Los Angeles Ballet Announces Free Performance in Grand Park, 7/6

Los Angeles Ballet Announces Free Performance in Grand Park, 7/6

The Music Center announces that it will partner with Los Angeles Ballet to present that company's productions of Agon and Rubies on Saturday evening July 6, free to the public. Both have music by Igor Stravinsky and choreography by George Balanchine.

This performance is part of The Music Center's L.A.'s Rite: Stravinsky, Innovation, and Dance, a festival honoring the 100th anniversary of Igor Stravinsky's Le Sacre du Printemps (The Rite of Spring), and the 10th anniversary of the Glorya Kaufman Presents Dance at the Music Center series. Lorin Johnson, Associate Professor in the Dance Department at California State University, Long Beach, is the artistic advisor for L.A.'s Rite. Agon and Rubies are two of three Balanchine-Stravinsky works in L.A.'s Rite. On July 11, American Ballet Theatre will perform the Apollo as part of its week long engagement July 11-14.

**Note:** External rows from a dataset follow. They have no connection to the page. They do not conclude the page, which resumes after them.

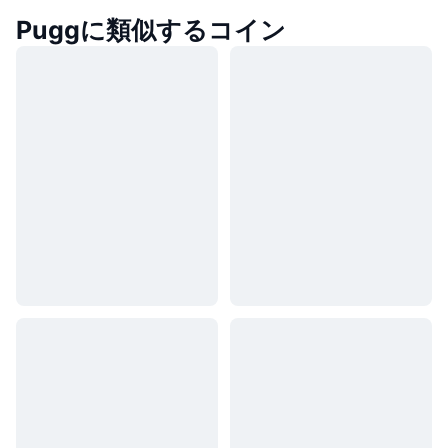
Puggに類似するコイン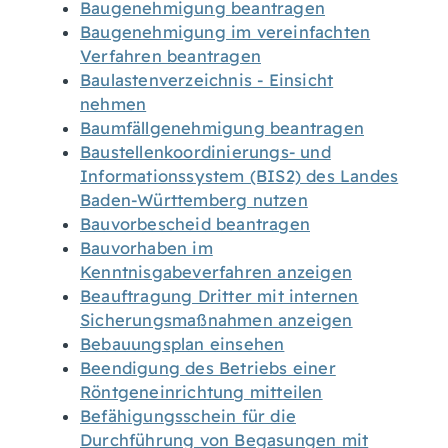
Baugenehmigung beantragen
Baugenehmigung im vereinfachten
Verfahren beantragen
Baulastenverzeichnis - Einsicht
nehmen
Baumfällgenehmigung beantragen
Baustellenkoordinierungs- und
Informationssystem (BIS2) des Landes
Baden-Württemberg nutzen
Bauvorbescheid beantragen
Bauvorhaben im
Kenntnisgabeverfahren anzeigen
Beauftragung Dritter mit internen
Sicherungsmaßnahmen anzeigen
Bebauungsplan einsehen
Beendigung des Betriebs einer
Röntgeneinrichtung mitteilen
Befähigungsschein für die
Durchführung von Begasungen mit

Los Angeles Ballet is led by artistic directors Thordal Christensen (former New York City Ballet dancer and former Director of the Royal Danish Ballet) and Colleen Neary (former New York City Ballet soloist under Balanchine's direction). Christensen and Neary will participate in a discussion about Stravinsky and Balanchine after the performance on July 6.

"Los Angeles Ballet is pleased and honored to present collaborative masterpieces of George Balanchine and Igor Stravinsky for this occasion. George Balanchine was the innovator that changed classical dance forever, and is responsible for what it has become today. Together with his dear friend Igor Stravinsky they created works of pure musical and choreographic genius. These ballets remain timeless, an inspiration to us all," said Christensen and Neary.

Renae Williams Niles, Director of Programming for The Music Center, said, "We are thrilled that this partnership with Los Angeles Ballet allows our region's leading proponent of the Balanchine repertoire to be part of L.A.'s Rite. We are equally excited to bring our audience to Grand Park, for a lovely downtown summer evening outdoors with great dancing and great music. We are encouraging everyone to bring a picnic dinner and celebrate Stravinsky under the stars. This also allows us to present three Balanchine-Stravinsky works in less than one week as American Ballet Theatre performs Apollo as part of its performance in the Dorothy Chandler Pavilion on Thursday, July 11."

Stravinsky began writing Agon, a ballet for twelve dancers, in December 1953 and concluded in April 1957; the music was first performed on June 17, 1957 in Los Angeles conducted by Robert Craft, while the first stage performance was given by the New York City Ballet on December 1, 1957 at the City Center of Music and Drama, New York. The composition's long gestation period covers an interesting juncture in Stravinsky's composing career, in which he moved from a diatonic musical language to one based on twelve-tone technique; the music of the ballet thus demonstrates a unique symbiosis of musical idioms.

The ballet has no story, but consists of a series of dance movements in which various groups of dancers interact in pairs, trios, quartets etc. A number of the movements are based on 17th-century French court dances - saraband, galliard and bransle. Agon is the Greek word for contest; the movements of the ballet are named after French court dances. The score was commissioned by New York City Ballet with funds from the Rockefeller Foundation and dedicated to Lincoln Kirstein and Balanchine by the composer. Together, Balanchine and Stravinsky designed the structure of the ballet during the creation of the music.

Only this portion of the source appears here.